With the RBA declaring another 0.25-percentage-point cut to the official interest rate in July, this interest rate differential has significantly eroded. In fact, in some instances—such as the U.S., where the federal funds rate is 2.25 per cent at the time of writing—it has reversed entirely.
What a Weakening AUD Means
There are many winners and losers during periods in which the AUD is being pushed lower. A weaker AUD is welcome news for Australian businesses that sell to foreign customers—because their products become more price competitive on the international market—as well as the local tourism industry. A falling AUD is also beneficial to shareholders of ASX-listed companies that report earnings and pay dividends in another currency such as the USD.

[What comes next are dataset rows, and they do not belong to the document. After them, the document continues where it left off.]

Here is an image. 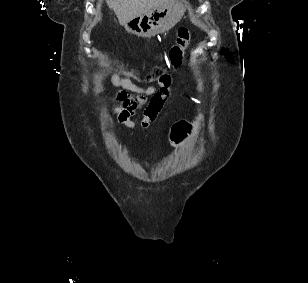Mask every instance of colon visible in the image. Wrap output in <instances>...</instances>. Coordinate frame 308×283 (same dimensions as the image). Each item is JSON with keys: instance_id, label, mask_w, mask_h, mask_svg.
I'll use <instances>...</instances> for the list:
<instances>
[{"instance_id": "1", "label": "colon", "mask_w": 308, "mask_h": 283, "mask_svg": "<svg viewBox=\"0 0 308 283\" xmlns=\"http://www.w3.org/2000/svg\"><path fill=\"white\" fill-rule=\"evenodd\" d=\"M191 39L189 29L181 27L176 34L174 45L170 48L166 59L167 69L177 68L181 65L184 53ZM165 68H157L154 76L164 85H171L172 79ZM196 124L194 121L182 120L175 123L171 128V142L174 146L182 144L194 131Z\"/></svg>"}]
</instances>
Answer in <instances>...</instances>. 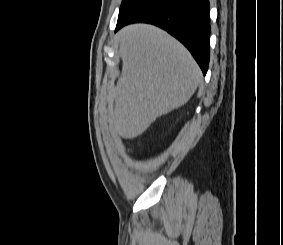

The AUD’s depreciation is not desirable, however, for businesses that routinely import goods and services from other countries. Assuming Australian business owners do not wish to operate with tighter profit margins, the effect of a lower AUD will typically be passed on to consumers by way of increased sales prices.
This effect is exactly what has been happening in Australia’s petroleum market. In August, the Australian Competition and Consumer Competition (ACCC) reported that annual average retail petrol prices were at four-year highs in real terms (i.e., adjusted for inflation).
“The AUD–USD exchange rate is a significant determinant of Australia’s retail petrol prices because international refined
petrol is bought and sold in US dollars in global markets.” — Rod Sims (Chairman, ACCC)
Whilst the AUD has been depreciating for a number of years, it is worth keeping in mind that it is ultimately a reversion to the mean. Indeed, the beginning of this decade marked the only time the AUD traded above parity against the USD since the currency was floated in December 1983 by the Hawke government.